Premier voyageur "français" de l'espace, le rat Hector a atteint une altitude de 150 kilomètres en 1961. (AFP)

Electrodes, centrifugeuse... Rebelote deux ans plus tard, cette fois avec un chat. Sélectionnée la veille du décollage, Félicette reste encore aujourd'hui le seul félin envoyé dans l'espace. Sa mission fut bien plus modeste que celle assignée à Laïka. La chatte n'a pas été placée en orbite, mais a effectué un simple aller-retour suborbital de dix minutes, depuis la base d'Hammaguir, dans le Sahara, dont la moitié en apesanteur. Elle ne fut baptisée qu'après son retour, écrit Patrick Roberts, sur son site consacré aux chats célèbres, car les membres de l'équipe ne devaient pas s'attacher aux animaux.

En 1964, Félicette fut le premier chat envoyé dans l'espace, à bord d'une fusée française Véronique AGI 47. (AFP)

La suite est plus triste. Peu après, un autre chat ne survécut pas au décollage. Quant à Félicette, elle fut euthanasiée quelques mois plus tard, pour que les données collectées par les électrodes puissent être analysées. Reste encore le mythe. Récemment, un Londonien a ouvert une cagnotte en ligne (en anglais), afin de récolter des fonds pour ériger, à Paris, une statue de cette chatte. Il reste deux semaines pour y contribuer. Pour être tout à fait complet, il faut encore citer la guenon Martine, et ses sept minutes de non-pesanteur en 1967.
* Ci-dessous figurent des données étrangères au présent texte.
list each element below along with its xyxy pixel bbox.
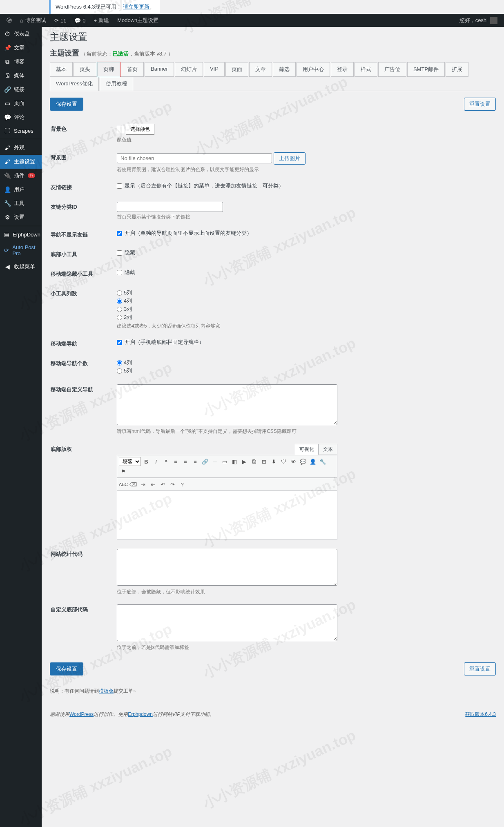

Poissons et araignées à bord de la mission Skylab

Malgré leur rôle crucial dans la compétition spatiale, ces pionniers animaux sont parfois tombés dans l'oubli. "Le jour où Youri Gagarine a volé, on a oublié Laïka, et le jour où Neil Armstrong a posé sur le pied sur la Lune, on a oublié Ham." Mais pourquoi envoyer ces animaux dans l'espace ? "Avec la multiplication des vols spatiaux et l'allongement de la durée des séjours, on a observé des modifications physiologiques chez l'astronaute, répond Michel Viso. Or celui-ci n'est pas le cobaye idéal, car il n'est pas possible de mener les mêmes examens approfondis sur l'organisme." Par ailleurs, d'autres animaux ont été envoyés pour les besoins de la recherche fondamentale : gerbilles, méduses ou même œufs de crapaud.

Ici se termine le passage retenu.